Les APL désormais calculées en fonction du patrimoine

Par Hugo Baudino  |   |  614  mots
Les résidences secondaires risquent d'être bientôt intégrées à la base de calcul des APL
Pour calculer le montant des APL, les seuls revenus ne suffiront bientôt plus. Les résidences secondaires, livrets d’épargne et autres produits financiers pourraient être inclus dans la base de calcul dès le 1er octobre 2016. Explication du nouveau mécanisme.

C'est un changement de paradigme qui se prépare. Alors que les aides personnalisées au logement sont, depuis leur création, calculées en fonction du revenu des ménages qui les demandent, le gouvernement s'apprête à chambouler le système en incluant le patrimoine dans l'équation. Une mesure de la loi de finance pour 2016 prévoit d'introduire les produits financiers et biens immobiliers dans la base de calcul servant à déterminer le montant des APL, dès lors que le montant du patrimoine dépasse 30.000 euros.

Ce qui fait le plus grincer des dents, c'est le fait que les différents livrets d'épargne réglementés soient considérés comme des produits financiers comme les autres. Le livret A, livret d'épargne populaire et livret de développement durable sont donc inclus dans le patrimoine pris en compte. Eddie Jacquemart, président de la Confédération nationale du logement (CNL), y voit un moyen déguisé de fiscaliser des produits d'épargne qui ne l'étaient pas : "Si vous perdez de l'argent sur vos APL à cause de votre livret A, c'est comme si vous étiez imposés dessus." Il a ainsi demandé à la ministre du logement Emmanuelle Cosse de "retirer l'épargne populaire de la mesure". "Cela peut également entraîner un risque de décollecte pour le livret A, qui sert à financer le logement social", ajoute-t-il.

Un nouveau système qui se base sur les revenus et loyers fictifs

Le patrimoine du ménage allocataire sera inclut dans le calcul des APL dès lors qu'il dépasse 30.000 euros. Le mécanisme repose sur la notion de revenu fictif. Ainsi, on prend en compte un loyer fictif pour les résidences secondaires non louées et un revenu fictif de 3% pour les produits financiers. Ce pourcentage a de quoi faire rire (jaune) quand on le compare avec le taux de rémunération actuel du livret A, fixé à 0,75%.

Le président de la CNL rappelle que le Conseil national de l'Habitat, qui regroupe de nombreux acteurs de l'immobilier (propriétaires, bailleurs, locataires, associations, etc.) a "voté contre à la quasi-unanimité, même la Cnaf (Caisse nationale des allocations familiales) y était opposée". Cette mesure, qui doit entrer en vigueur au 1er octobre, pourrait toucher 10% des bénéficiaires d'APL, soit environ 650.000 ménages, selon les chiffres fournis par le gouvernement.

C'est un nouveau coup dur pour les locataires, après le coup de rabot de l'été, qui a mis en place plusieurs seuils de montant de loyer à partir desquels les APL étaient réduites puis supprimées.
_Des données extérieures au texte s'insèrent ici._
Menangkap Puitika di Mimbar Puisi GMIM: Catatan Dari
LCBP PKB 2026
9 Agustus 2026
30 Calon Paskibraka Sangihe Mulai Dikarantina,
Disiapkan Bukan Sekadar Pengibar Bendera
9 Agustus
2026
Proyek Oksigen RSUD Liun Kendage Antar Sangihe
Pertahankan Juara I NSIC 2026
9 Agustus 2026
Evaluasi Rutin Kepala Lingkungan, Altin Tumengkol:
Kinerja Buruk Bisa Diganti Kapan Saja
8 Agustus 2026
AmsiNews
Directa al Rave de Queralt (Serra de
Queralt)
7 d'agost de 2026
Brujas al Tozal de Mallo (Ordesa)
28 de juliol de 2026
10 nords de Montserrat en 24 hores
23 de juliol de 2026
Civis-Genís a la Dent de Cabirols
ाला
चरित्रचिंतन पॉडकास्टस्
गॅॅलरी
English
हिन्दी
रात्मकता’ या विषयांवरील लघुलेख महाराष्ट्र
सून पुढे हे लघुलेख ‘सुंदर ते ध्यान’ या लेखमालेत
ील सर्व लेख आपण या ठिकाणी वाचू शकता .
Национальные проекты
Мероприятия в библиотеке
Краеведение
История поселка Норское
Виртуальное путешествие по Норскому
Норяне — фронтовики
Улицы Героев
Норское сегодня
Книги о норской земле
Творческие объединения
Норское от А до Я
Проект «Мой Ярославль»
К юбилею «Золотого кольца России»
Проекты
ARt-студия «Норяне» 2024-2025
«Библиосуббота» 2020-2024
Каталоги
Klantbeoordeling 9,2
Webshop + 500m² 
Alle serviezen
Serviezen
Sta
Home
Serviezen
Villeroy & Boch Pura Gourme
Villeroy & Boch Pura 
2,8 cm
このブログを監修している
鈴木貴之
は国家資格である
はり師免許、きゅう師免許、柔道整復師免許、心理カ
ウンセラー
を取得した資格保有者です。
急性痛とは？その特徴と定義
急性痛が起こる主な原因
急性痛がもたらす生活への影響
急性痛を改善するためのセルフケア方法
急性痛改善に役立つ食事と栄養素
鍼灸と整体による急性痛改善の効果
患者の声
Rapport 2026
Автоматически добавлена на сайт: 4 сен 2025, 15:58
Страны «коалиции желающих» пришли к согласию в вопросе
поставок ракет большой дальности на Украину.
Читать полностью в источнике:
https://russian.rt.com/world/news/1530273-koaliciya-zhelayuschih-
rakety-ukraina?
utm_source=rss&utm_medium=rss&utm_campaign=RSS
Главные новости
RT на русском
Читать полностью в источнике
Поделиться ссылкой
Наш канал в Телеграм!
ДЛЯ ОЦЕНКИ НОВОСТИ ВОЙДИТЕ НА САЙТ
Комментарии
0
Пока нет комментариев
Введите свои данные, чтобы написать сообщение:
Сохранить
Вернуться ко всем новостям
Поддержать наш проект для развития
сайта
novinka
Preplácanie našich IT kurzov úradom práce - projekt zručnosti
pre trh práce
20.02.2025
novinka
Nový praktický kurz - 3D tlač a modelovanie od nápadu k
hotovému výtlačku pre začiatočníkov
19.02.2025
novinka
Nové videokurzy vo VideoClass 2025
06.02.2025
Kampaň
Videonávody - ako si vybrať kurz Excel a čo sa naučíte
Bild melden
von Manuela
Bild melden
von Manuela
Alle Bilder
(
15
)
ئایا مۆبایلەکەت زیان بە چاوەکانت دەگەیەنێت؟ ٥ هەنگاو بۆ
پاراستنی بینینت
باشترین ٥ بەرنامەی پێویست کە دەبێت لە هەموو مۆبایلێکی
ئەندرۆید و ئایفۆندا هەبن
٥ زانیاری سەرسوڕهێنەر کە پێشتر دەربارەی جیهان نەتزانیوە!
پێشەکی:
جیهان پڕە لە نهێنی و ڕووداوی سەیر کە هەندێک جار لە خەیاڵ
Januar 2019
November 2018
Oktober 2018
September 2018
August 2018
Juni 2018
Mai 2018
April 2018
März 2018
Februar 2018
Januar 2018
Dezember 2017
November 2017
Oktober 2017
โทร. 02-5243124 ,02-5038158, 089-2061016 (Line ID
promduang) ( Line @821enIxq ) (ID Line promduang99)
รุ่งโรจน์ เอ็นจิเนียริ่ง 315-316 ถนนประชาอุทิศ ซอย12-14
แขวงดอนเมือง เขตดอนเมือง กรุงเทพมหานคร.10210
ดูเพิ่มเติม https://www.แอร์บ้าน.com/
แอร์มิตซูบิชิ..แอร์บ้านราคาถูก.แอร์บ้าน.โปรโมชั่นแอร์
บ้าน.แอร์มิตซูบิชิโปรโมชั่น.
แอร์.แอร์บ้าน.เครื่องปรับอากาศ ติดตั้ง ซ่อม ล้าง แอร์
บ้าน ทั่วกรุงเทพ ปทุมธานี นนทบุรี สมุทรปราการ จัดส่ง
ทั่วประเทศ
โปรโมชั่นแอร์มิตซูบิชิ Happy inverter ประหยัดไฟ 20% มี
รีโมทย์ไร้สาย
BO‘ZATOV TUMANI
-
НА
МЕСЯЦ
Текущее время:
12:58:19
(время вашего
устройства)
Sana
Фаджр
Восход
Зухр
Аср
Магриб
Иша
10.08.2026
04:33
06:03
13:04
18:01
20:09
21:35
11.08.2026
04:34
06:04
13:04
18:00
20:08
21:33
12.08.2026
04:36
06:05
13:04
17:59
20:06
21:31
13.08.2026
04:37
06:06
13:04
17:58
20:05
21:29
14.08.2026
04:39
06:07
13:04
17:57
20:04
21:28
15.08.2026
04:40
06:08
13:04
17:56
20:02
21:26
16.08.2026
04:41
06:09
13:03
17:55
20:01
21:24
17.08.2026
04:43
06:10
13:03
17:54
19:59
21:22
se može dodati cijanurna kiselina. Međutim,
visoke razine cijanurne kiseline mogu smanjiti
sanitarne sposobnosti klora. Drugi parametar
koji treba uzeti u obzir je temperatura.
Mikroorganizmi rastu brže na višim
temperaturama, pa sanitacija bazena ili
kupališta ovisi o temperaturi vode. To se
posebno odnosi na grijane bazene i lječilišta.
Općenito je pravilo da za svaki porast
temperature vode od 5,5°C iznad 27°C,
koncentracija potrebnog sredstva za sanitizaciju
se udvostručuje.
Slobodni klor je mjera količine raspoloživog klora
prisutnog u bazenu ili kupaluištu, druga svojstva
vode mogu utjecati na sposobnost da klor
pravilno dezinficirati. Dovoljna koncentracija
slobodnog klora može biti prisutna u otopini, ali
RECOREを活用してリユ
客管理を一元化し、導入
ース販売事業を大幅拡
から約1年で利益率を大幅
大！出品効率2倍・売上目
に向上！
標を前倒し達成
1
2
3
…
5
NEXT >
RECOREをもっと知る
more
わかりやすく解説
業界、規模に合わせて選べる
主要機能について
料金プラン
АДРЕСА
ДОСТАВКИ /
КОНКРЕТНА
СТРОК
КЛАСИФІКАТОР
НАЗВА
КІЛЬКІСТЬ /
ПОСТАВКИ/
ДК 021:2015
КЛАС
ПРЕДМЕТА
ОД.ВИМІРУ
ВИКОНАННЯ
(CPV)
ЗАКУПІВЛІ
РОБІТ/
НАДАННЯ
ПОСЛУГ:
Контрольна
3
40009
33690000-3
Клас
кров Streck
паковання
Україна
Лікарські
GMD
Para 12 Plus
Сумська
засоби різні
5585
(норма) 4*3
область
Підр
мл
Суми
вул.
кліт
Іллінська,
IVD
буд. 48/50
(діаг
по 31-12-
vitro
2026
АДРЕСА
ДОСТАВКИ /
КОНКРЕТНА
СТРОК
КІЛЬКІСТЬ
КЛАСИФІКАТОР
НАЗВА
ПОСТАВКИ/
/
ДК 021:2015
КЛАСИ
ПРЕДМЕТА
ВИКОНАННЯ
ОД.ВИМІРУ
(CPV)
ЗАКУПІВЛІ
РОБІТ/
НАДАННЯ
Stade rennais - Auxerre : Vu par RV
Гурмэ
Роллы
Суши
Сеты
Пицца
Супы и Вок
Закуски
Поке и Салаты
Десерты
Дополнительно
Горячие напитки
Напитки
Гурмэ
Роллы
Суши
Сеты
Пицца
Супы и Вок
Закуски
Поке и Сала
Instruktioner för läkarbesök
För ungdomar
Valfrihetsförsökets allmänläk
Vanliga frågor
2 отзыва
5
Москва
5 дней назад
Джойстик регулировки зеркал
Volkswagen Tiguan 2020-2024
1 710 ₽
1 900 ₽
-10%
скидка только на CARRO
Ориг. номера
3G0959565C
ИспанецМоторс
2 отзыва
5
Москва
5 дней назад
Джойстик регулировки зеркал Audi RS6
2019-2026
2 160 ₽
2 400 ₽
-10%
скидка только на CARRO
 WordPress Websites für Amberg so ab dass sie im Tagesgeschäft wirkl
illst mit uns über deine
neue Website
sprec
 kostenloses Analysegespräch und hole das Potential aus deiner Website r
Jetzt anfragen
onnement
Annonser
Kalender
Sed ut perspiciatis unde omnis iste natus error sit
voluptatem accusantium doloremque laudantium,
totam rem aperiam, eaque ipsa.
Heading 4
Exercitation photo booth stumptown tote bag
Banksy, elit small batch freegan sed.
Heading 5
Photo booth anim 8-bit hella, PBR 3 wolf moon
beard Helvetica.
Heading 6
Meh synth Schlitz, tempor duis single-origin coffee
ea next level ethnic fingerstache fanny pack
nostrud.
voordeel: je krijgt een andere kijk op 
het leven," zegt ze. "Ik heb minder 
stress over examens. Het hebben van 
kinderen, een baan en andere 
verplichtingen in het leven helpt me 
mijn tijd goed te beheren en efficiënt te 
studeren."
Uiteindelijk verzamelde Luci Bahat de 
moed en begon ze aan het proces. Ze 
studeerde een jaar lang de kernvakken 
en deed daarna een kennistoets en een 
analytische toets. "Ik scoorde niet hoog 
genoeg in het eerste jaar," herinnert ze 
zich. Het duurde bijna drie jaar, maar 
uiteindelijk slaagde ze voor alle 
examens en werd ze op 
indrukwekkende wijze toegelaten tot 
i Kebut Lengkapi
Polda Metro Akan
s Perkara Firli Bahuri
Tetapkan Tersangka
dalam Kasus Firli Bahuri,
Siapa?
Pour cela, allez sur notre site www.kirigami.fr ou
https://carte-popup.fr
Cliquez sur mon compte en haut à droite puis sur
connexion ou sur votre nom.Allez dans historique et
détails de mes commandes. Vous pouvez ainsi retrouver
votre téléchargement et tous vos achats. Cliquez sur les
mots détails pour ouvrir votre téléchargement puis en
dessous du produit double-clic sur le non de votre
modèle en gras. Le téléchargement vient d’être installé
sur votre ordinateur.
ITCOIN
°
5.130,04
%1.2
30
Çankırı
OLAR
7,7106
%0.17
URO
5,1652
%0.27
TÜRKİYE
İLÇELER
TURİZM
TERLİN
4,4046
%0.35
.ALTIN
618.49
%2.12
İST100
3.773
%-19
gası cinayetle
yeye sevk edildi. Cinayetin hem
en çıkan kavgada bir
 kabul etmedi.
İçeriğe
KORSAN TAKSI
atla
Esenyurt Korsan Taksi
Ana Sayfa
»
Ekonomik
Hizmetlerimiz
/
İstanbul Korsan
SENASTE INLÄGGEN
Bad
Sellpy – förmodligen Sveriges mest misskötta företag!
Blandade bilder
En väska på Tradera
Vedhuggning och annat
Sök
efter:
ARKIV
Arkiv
Cette mesure a impacté, selon les chiffres de la Cnaf, un peu moins de 80.000 foyers : 16.000 d'entre eux ont vu leur APL totalement supprimées et le reste a perdu en moyenne 70 euros par mois.

Pour Eddie Jacquemart, ces actions de réduction des APL vont à l'encontre du bon sens, qui voudrait que celles-ci augmentent, "au vu de l'évolution du niveau des loyers". Egalement farouchement opposée à cette nouvelle mesure de réduction des APL, l'association Droit au Logement demande au gouvernement de "retirer ce nouveau projet de décret, d'abroger le précédent, de réévaluer les APLE, et de baisser immédiatement les loyers de 20% particulièrement dans le secteur privé".

En attendant de voir si le décret d'application arrivera à temps et sera bien signé par la ministre du logement et par le premier ministre Manuel Valls, cette mesure pourrait changer la façon de concevoir l'octroi des allocations sociales, en ne se basant plus uniquement sur le revenu mais aussi sur le patrimoine.